[Source records]
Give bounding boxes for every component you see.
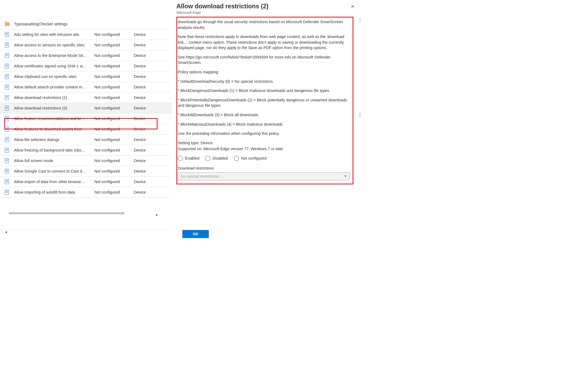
settings-row[interactable]: Allow download restrictions (1)Not confi… <box>0 92 172 103</box>
setting-state: Not configured <box>94 106 134 110</box>
settings-row[interactable]: Allow full screen modeNot configuredDevi… <box>0 156 172 166</box>
setting-name: Allow access to sensors on specific site… <box>14 43 94 47</box>
desc-option: * BlockMaliciousDownloads (4) = Block ma… <box>178 122 350 127</box>
setting-type: Device <box>134 74 172 79</box>
document-icon <box>5 106 14 111</box>
settings-row[interactable]: Ads setting for sites with intrusive ads… <box>0 29 172 40</box>
settings-rows: TyposquattingChecker settingsAds setting… <box>0 19 172 198</box>
ok-button[interactable]: OK <box>182 230 209 238</box>
settings-row[interactable]: Allow import of data from other browse…N… <box>0 177 172 187</box>
chevron-down-icon: ▼ <box>344 174 347 178</box>
setting-name: Allow certificates signed using SHA-1 w… <box>14 64 94 68</box>
close-icon[interactable]: ✕ <box>351 4 354 9</box>
settings-row[interactable]: Allow download restrictions (2)Not confi… <box>0 103 172 114</box>
details-pane: ✕ Allow download restrictions (2) \Micro… <box>172 0 361 241</box>
panel-breadcrumb: \Microsoft Edge <box>176 11 353 15</box>
settings-row[interactable]: Allow default search provider context m…… <box>0 82 172 92</box>
radio-label: Enabled <box>185 156 199 161</box>
settings-row[interactable]: Allow certificates signed using SHA-1 w…… <box>0 61 172 71</box>
settings-row[interactable]: Allow file selection dialogsNot configur… <box>0 135 172 145</box>
settings-row[interactable]: TyposquattingChecker settings <box>0 19 172 29</box>
settings-row[interactable]: Allow feature recommendations and br…Not… <box>0 114 172 124</box>
document-icon <box>5 190 14 195</box>
setting-name: Allow clipboard use on specific sites <box>14 74 94 79</box>
settings-row[interactable]: Allow Google Cast to connect to Cast d…N… <box>0 166 172 177</box>
document-icon <box>5 148 14 153</box>
desc-paragraph: Use the preceding information when confi… <box>178 131 350 136</box>
setting-type: Device <box>134 95 172 100</box>
setting-name: Ads setting for sites with intrusive ads <box>14 32 94 37</box>
document-icon <box>5 169 14 174</box>
document-icon <box>5 53 14 58</box>
radio-label: Not configured <box>241 156 267 161</box>
download-restrictions-dropdown[interactable]: No special restrictions ▼ <box>178 172 350 180</box>
radio-disabled[interactable]: Disabled <box>205 156 228 161</box>
setting-type: Device <box>134 116 172 121</box>
setting-name: Allow Google Cast to connect to Cast d… <box>14 169 94 173</box>
setting-state: Not configured <box>94 32 134 37</box>
setting-state: Not configured <box>94 169 134 173</box>
document-icon <box>5 95 14 100</box>
setting-name: Allow access to the Enterprise Mode Sit… <box>14 53 94 58</box>
setting-type: Device <box>134 64 172 68</box>
settings-row[interactable]: Allow access to the Enterprise Mode Sit…… <box>0 50 172 61</box>
horizontal-scrollbar[interactable]: ◀ ▶ <box>5 212 166 215</box>
setting-state: Not configured <box>94 85 134 89</box>
setting-name: Allow importing of autofill form data <box>14 190 94 194</box>
description-box: downloads go through the usual security … <box>176 17 353 184</box>
setting-name: Allow download restrictions (1) <box>14 95 94 100</box>
setting-type: Device <box>134 106 172 110</box>
setting-type: Device <box>134 85 172 89</box>
scroll-left-arrow-icon[interactable]: ◀ <box>5 212 176 233</box>
scroll-right-arrow-icon[interactable]: ▶ <box>151 212 166 216</box>
setting-name: Allow import of data from other browse… <box>14 180 94 184</box>
document-icon <box>5 116 14 121</box>
settings-row[interactable]: Allow importing of autofill form dataNot… <box>0 187 172 198</box>
setting-type: Device <box>134 159 172 163</box>
scrollbar-thumb[interactable] <box>9 212 125 214</box>
vertical-scroll-indicator[interactable] <box>360 17 360 23</box>
document-icon <box>5 127 14 132</box>
setting-state: Not configured <box>94 43 134 47</box>
document-icon <box>5 43 14 47</box>
vertical-scroll-indicator[interactable] <box>360 112 360 118</box>
dropdown-value: No special restrictions <box>181 174 219 179</box>
setting-type: Device <box>134 32 172 37</box>
desc-paragraph: Policy options mapping: <box>178 69 350 75</box>
setting-type: Device <box>134 53 172 58</box>
settings-row[interactable]: Allow features to download assets from …… <box>0 124 172 135</box>
setting-state: Not configured <box>94 95 134 100</box>
panel-title: Allow download restrictions (2) <box>176 3 353 10</box>
radio-not-configured[interactable]: Not configured <box>234 156 267 161</box>
setting-state: Not configured <box>94 53 134 58</box>
desc-option: * BlockDangerousDownloads (1) = Block ma… <box>178 88 350 94</box>
setting-type: Device <box>134 137 172 142</box>
radio-enabled[interactable]: Enabled <box>178 156 199 161</box>
document-icon <box>5 137 14 142</box>
setting-type: Device <box>134 148 172 152</box>
setting-type: Device <box>134 180 172 184</box>
divider <box>0 230 172 230</box>
settings-row[interactable]: Allow freezing of background tabs (obs…N… <box>0 145 172 156</box>
setting-name: TyposquattingChecker settings <box>14 22 94 26</box>
setting-type: Device <box>134 190 172 194</box>
settings-list-pane: TyposquattingChecker settingsAds setting… <box>0 0 172 241</box>
radio-circle-icon <box>234 156 239 161</box>
desc-paragraph: Note that these restrictions apply to do… <box>178 34 350 51</box>
desc-option: * DefaultDownloadSecurity (0) = No speci… <box>178 79 350 84</box>
settings-row[interactable]: Allow access to sensors on specific site… <box>0 40 172 50</box>
setting-state: Not configured <box>94 116 134 121</box>
setting-name: Allow download restrictions (2) <box>14 106 94 110</box>
setting-name: Allow freezing of background tabs (obs… <box>14 148 94 152</box>
setting-state: Not configured <box>94 148 134 152</box>
desc-paragraph: downloads go through the usual security … <box>178 19 350 30</box>
document-icon <box>5 74 14 79</box>
settings-row[interactable]: Allow clipboard use on specific sitesNot… <box>0 71 172 82</box>
folder-icon <box>5 22 14 26</box>
setting-name: Allow full screen mode <box>14 159 94 163</box>
desc-option: * BlockAllDownloads (3) = Block all down… <box>178 112 350 118</box>
desc-paragraph: See https://go.microsoft.com/fwlink/?lin… <box>178 54 350 66</box>
document-icon <box>5 85 14 90</box>
radio-circle-icon <box>205 156 210 161</box>
setting-state: Not configured <box>94 190 134 194</box>
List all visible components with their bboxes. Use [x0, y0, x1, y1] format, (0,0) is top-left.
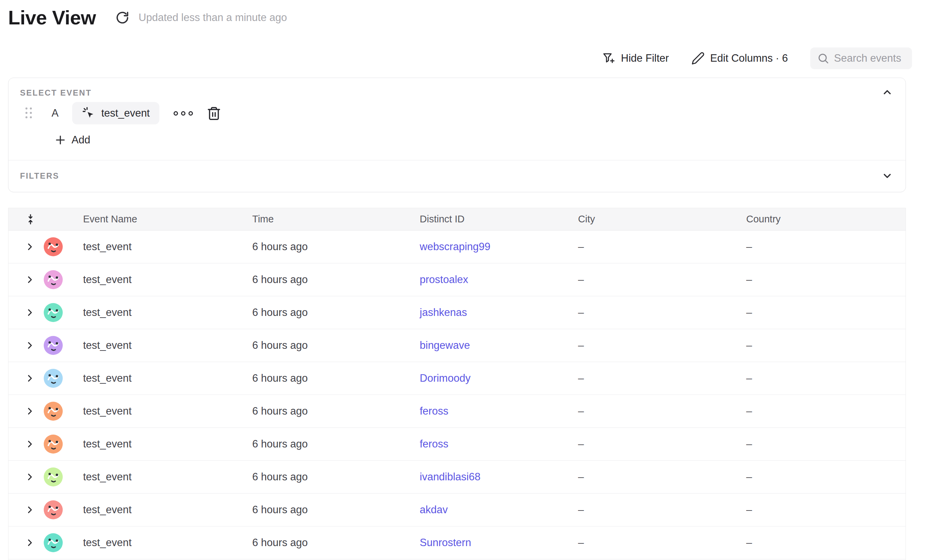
- collapse-rows-icon[interactable]: [25, 214, 36, 225]
- user-avatar: [44, 500, 63, 519]
- search-events-input[interactable]: [834, 52, 912, 65]
- cell-event-name: test_event: [83, 405, 252, 417]
- expand-row-chevron-icon[interactable]: [25, 538, 35, 548]
- distinct-id-link[interactable]: prostoalex: [420, 274, 468, 285]
- table-row: test_event 6 hours ago webscraping99 – –: [8, 231, 905, 263]
- user-avatar: [44, 468, 63, 486]
- distinct-id-link[interactable]: akdav: [420, 504, 448, 515]
- user-avatar: [44, 369, 63, 388]
- event-more-options-button[interactable]: [170, 108, 196, 119]
- distinct-id-link[interactable]: feross: [420, 405, 448, 417]
- expand-row-chevron-icon[interactable]: [25, 439, 35, 449]
- cell-country: –: [746, 405, 905, 417]
- expand-row-chevron-icon[interactable]: [25, 373, 35, 383]
- cell-time: 6 hours ago: [252, 372, 420, 385]
- select-event-label: SELECT EVENT: [20, 88, 92, 98]
- refresh-button[interactable]: [114, 9, 131, 26]
- cell-time: 6 hours ago: [252, 504, 420, 516]
- expand-row-chevron-icon[interactable]: [25, 275, 35, 285]
- cell-country: –: [746, 306, 905, 318]
- event-clause-letter: A: [52, 107, 59, 119]
- cell-event-name: test_event: [83, 274, 252, 286]
- cell-event-name: test_event: [83, 306, 252, 318]
- table-row: test_event 6 hours ago jashkenas – –: [8, 296, 905, 329]
- column-header-distinct-id[interactable]: Distinct ID: [420, 214, 578, 225]
- event-clause-row: A test_event: [25, 102, 222, 125]
- cell-event-name: test_event: [83, 339, 252, 352]
- cell-country: –: [746, 339, 905, 352]
- expand-row-chevron-icon[interactable]: [25, 340, 35, 351]
- cell-city: –: [578, 504, 746, 516]
- filters-label: FILTERS: [20, 171, 59, 181]
- user-avatar: [44, 402, 63, 421]
- distinct-id-link[interactable]: webscraping99: [420, 241, 491, 252]
- distinct-id-link[interactable]: feross: [420, 438, 448, 450]
- cell-time: 6 hours ago: [252, 438, 420, 450]
- page-header: Live View Updated less than a minute ago: [8, 6, 287, 29]
- filters-section[interactable]: FILTERS: [8, 160, 905, 192]
- table-row: test_event 6 hours ago ivandiblasi68 – –: [8, 461, 905, 494]
- cell-event-name: test_event: [83, 504, 252, 516]
- cell-city: –: [578, 306, 746, 318]
- cell-time: 6 hours ago: [252, 339, 420, 352]
- distinct-id-link[interactable]: jashkenas: [420, 306, 467, 318]
- selected-event-name: test_event: [102, 107, 150, 119]
- cell-country: –: [746, 372, 905, 385]
- event-selector-chip[interactable]: test_event: [72, 102, 159, 125]
- table-row: test_event 6 hours ago akdav – –: [8, 494, 905, 526]
- cell-city: –: [578, 405, 746, 417]
- cell-country: –: [746, 274, 905, 286]
- column-header-time[interactable]: Time: [252, 214, 420, 225]
- expand-row-chevron-icon[interactable]: [25, 505, 35, 515]
- expand-row-chevron-icon[interactable]: [25, 406, 35, 416]
- table-row: test_event 6 hours ago prostoalex – –: [8, 263, 905, 296]
- cell-event-name: test_event: [83, 471, 252, 483]
- distinct-id-link[interactable]: Sunrostern: [420, 537, 471, 548]
- refresh-icon: [115, 10, 130, 25]
- cell-city: –: [578, 438, 746, 450]
- chevron-down-icon: [881, 170, 893, 182]
- query-builder-panel: SELECT EVENT A test_event Add FILTERS: [8, 78, 906, 192]
- hide-filter-label: Hide Filter: [621, 52, 669, 65]
- search-events-box[interactable]: [810, 48, 912, 69]
- table-body: test_event 6 hours ago webscraping99 – –…: [8, 231, 905, 559]
- cell-city: –: [578, 274, 746, 286]
- distinct-id-link[interactable]: Dorimoody: [420, 372, 471, 384]
- cell-time: 6 hours ago: [252, 405, 420, 417]
- hide-filter-button[interactable]: Hide Filter: [602, 52, 669, 65]
- live-events-table: Event Name Time Distinct ID City Country…: [8, 208, 906, 560]
- cell-country: –: [746, 438, 905, 450]
- edit-columns-button[interactable]: Edit Columns · 6: [691, 52, 788, 65]
- select-event-section: SELECT EVENT A test_event Add: [8, 78, 905, 160]
- event-click-icon: [82, 106, 96, 120]
- distinct-id-link[interactable]: bingewave: [420, 339, 470, 351]
- user-avatar: [44, 435, 63, 454]
- drag-handle[interactable]: [25, 108, 32, 119]
- cell-country: –: [746, 241, 905, 253]
- expand-filters-button[interactable]: [881, 169, 894, 183]
- column-header-event-name[interactable]: Event Name: [83, 214, 252, 225]
- toolbar: Hide Filter Edit Columns · 6: [602, 48, 912, 69]
- pencil-icon: [691, 52, 705, 65]
- plus-icon: [55, 134, 66, 146]
- collapse-section-button[interactable]: [881, 85, 894, 99]
- expand-row-chevron-icon[interactable]: [25, 472, 35, 482]
- expand-row-chevron-icon[interactable]: [25, 242, 35, 252]
- user-avatar: [44, 303, 63, 322]
- distinct-id-link[interactable]: ivandiblasi68: [420, 471, 480, 483]
- cell-country: –: [746, 504, 905, 516]
- updated-status: Updated less than a minute ago: [139, 12, 287, 24]
- cell-event-name: test_event: [83, 537, 252, 549]
- add-event-button[interactable]: Add: [50, 131, 95, 149]
- table-row: test_event 6 hours ago Sunrostern – –: [8, 526, 905, 559]
- cell-time: 6 hours ago: [252, 274, 420, 286]
- cell-event-name: test_event: [83, 241, 252, 253]
- column-header-country[interactable]: Country: [746, 214, 905, 225]
- table-row: test_event 6 hours ago feross – –: [8, 428, 905, 461]
- cell-time: 6 hours ago: [252, 537, 420, 549]
- delete-event-button[interactable]: [206, 106, 222, 121]
- cell-time: 6 hours ago: [252, 471, 420, 483]
- search-icon: [817, 52, 829, 65]
- expand-row-chevron-icon[interactable]: [25, 308, 35, 318]
- column-header-city[interactable]: City: [578, 214, 746, 225]
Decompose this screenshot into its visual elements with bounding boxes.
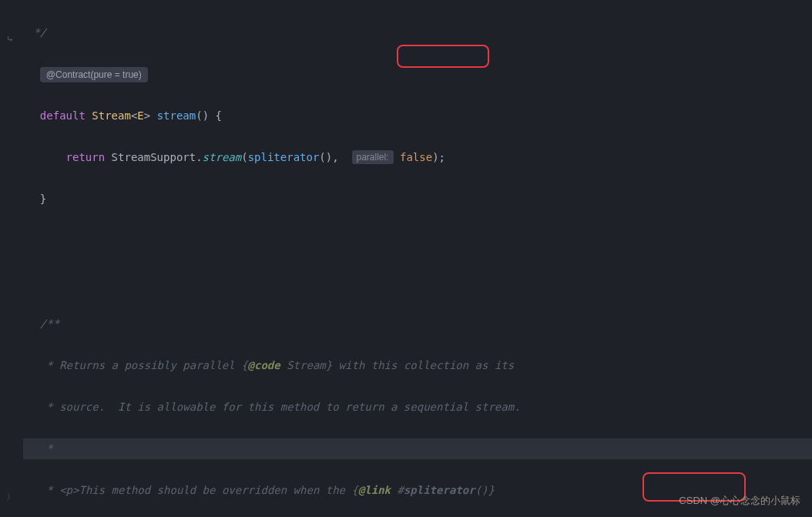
code-line: default Stream<E> stream() { (27, 106, 812, 126)
code-line: return StreamSupport.stream(spliterator(… (27, 147, 812, 168)
editor-gutter: ⤷ 〉 (0, 0, 23, 517)
watermark-text: CSDN @心心念念的小鼠标 (679, 490, 800, 511)
contract-annotation-badge: @Contract(pure = true) (40, 67, 148, 82)
code-line: } (27, 189, 812, 210)
blank-line (27, 230, 812, 251)
gutter-icon: 〉 (6, 487, 15, 508)
parallel-hint-badge: parallel: (352, 150, 394, 164)
javadoc-line: /** (27, 314, 812, 334)
javadoc-line: * Returns a possibly parallel {@code Str… (27, 355, 812, 376)
stream-method-decl: stream (157, 109, 196, 122)
code-editor[interactable]: */ @Contract(pure = true) default Stream… (0, 0, 812, 517)
blank-line (27, 272, 812, 293)
javadoc-line: * source. It is allowable for this metho… (27, 397, 812, 418)
code-line: */ (27, 22, 812, 43)
javadoc-line-current: * (0, 438, 812, 459)
code-line: @Contract(pure = true) (27, 64, 812, 85)
gutter-icon: ⤷ (6, 29, 14, 50)
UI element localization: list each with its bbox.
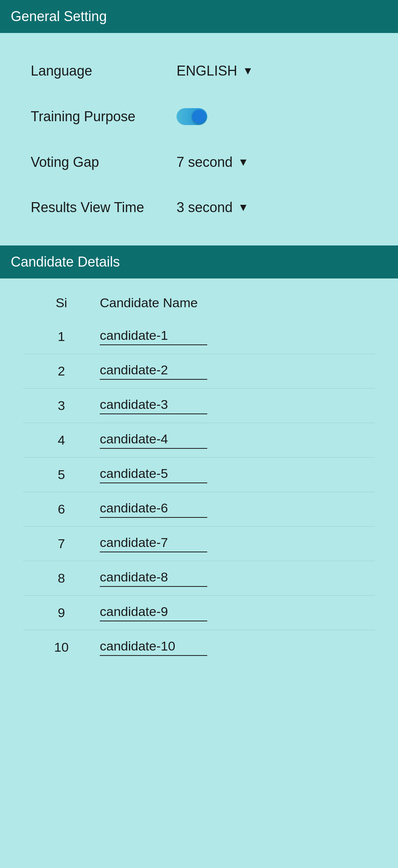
- toggle-track: [177, 108, 207, 125]
- results-view-time-row: Results View Time 3 second ▼: [31, 185, 367, 230]
- voting-gap-label: Voting Gap: [31, 154, 177, 170]
- table-row: 8: [15, 561, 383, 595]
- candidate-details-header: Candidate Details: [0, 245, 398, 278]
- candidate-name-cell: [100, 397, 375, 414]
- candidate-name-input[interactable]: [100, 535, 207, 552]
- language-dropdown-arrow-icon: ▼: [243, 65, 253, 77]
- candidate-si: 10: [23, 640, 100, 655]
- results-view-time-dropdown-arrow-icon: ▼: [238, 201, 249, 214]
- candidate-si: 6: [23, 502, 100, 517]
- voting-gap-dropdown[interactable]: 7 second ▼: [177, 154, 249, 170]
- table-row: 10: [15, 630, 383, 664]
- candidate-name-input[interactable]: [100, 466, 207, 483]
- table-row: 2: [15, 354, 383, 388]
- column-header-si: Si: [23, 295, 100, 310]
- candidate-name-input[interactable]: [100, 432, 207, 449]
- candidate-table: Si Candidate Name 12345678910: [0, 278, 398, 672]
- table-row: 5: [15, 458, 383, 492]
- table-row: 1: [15, 320, 383, 354]
- candidate-name-input[interactable]: [100, 570, 207, 587]
- candidate-name-input[interactable]: [100, 639, 207, 656]
- candidate-name-cell: [100, 466, 375, 483]
- table-row: 6: [15, 492, 383, 526]
- candidate-si: 5: [23, 467, 100, 482]
- toggle-thumb: [192, 110, 206, 124]
- language-dropdown[interactable]: ENGLISH ▼: [177, 63, 253, 79]
- voting-gap-row: Voting Gap 7 second ▼: [31, 140, 367, 185]
- training-purpose-row: Training Purpose: [31, 94, 367, 140]
- candidate-si: 8: [23, 571, 100, 586]
- candidate-details-section: Si Candidate Name 12345678910: [0, 278, 398, 672]
- voting-gap-dropdown-arrow-icon: ▼: [238, 156, 249, 168]
- training-purpose-toggle[interactable]: [177, 108, 207, 125]
- candidate-name-cell: [100, 501, 375, 518]
- candidate-name-input[interactable]: [100, 328, 207, 345]
- column-header-name: Candidate Name: [100, 295, 375, 310]
- candidate-name-input[interactable]: [100, 362, 207, 380]
- candidate-si: 1: [23, 329, 100, 344]
- candidate-name-cell: [100, 570, 375, 587]
- table-row: 7: [15, 527, 383, 561]
- candidate-si: 2: [23, 364, 100, 379]
- table-row: 9: [15, 596, 383, 630]
- table-row: 3: [15, 389, 383, 423]
- voting-gap-value: 7 second: [177, 154, 233, 170]
- general-settings-section: Language ENGLISH ▼ Training Purpose Voti…: [0, 33, 398, 245]
- language-row: Language ENGLISH ▼: [31, 48, 367, 94]
- candidate-si: 7: [23, 536, 100, 551]
- candidate-name-cell: [100, 432, 375, 449]
- candidate-si: 3: [23, 398, 100, 413]
- candidate-si: 4: [23, 433, 100, 448]
- candidate-si: 9: [23, 605, 100, 620]
- candidate-name-input[interactable]: [100, 604, 207, 621]
- candidate-name-input[interactable]: [100, 501, 207, 518]
- candidate-rows-container: 12345678910: [15, 320, 383, 664]
- general-settings-header: General Setting: [0, 0, 398, 33]
- candidate-name-cell: [100, 535, 375, 552]
- candidate-name-cell: [100, 604, 375, 621]
- language-label: Language: [31, 63, 177, 79]
- table-header: Si Candidate Name: [15, 286, 383, 320]
- candidate-name-input[interactable]: [100, 397, 207, 414]
- results-view-time-dropdown[interactable]: 3 second ▼: [177, 199, 249, 216]
- language-value: ENGLISH: [177, 63, 237, 79]
- candidate-name-cell: [100, 328, 375, 345]
- candidate-name-cell: [100, 362, 375, 380]
- candidate-name-cell: [100, 639, 375, 656]
- results-view-time-label: Results View Time: [31, 199, 177, 216]
- table-row: 4: [15, 423, 383, 457]
- training-purpose-label: Training Purpose: [31, 109, 177, 125]
- results-view-time-value: 3 second: [177, 199, 233, 216]
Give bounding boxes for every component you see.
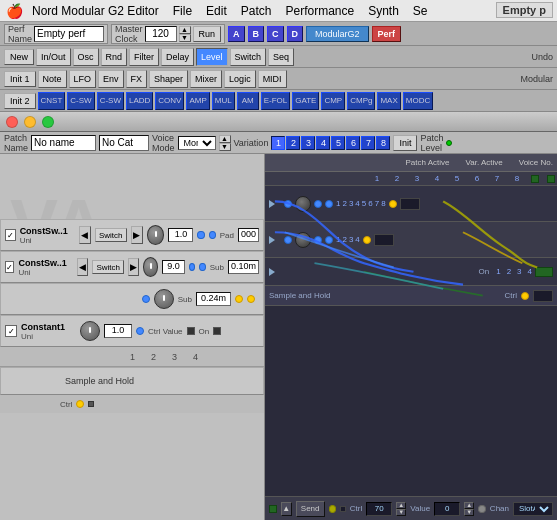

■ **ABOUT THIS EXERCISE**: Which lines of the data include the word "badge"? Copy each one.

■ **REPLY TO THE EXERCISE**:
contract-annotation-badge: @Contract(pure = true) (40, 67, 148, 82)
parallel-hint-badge: parallel: (352, 150, 394, 164)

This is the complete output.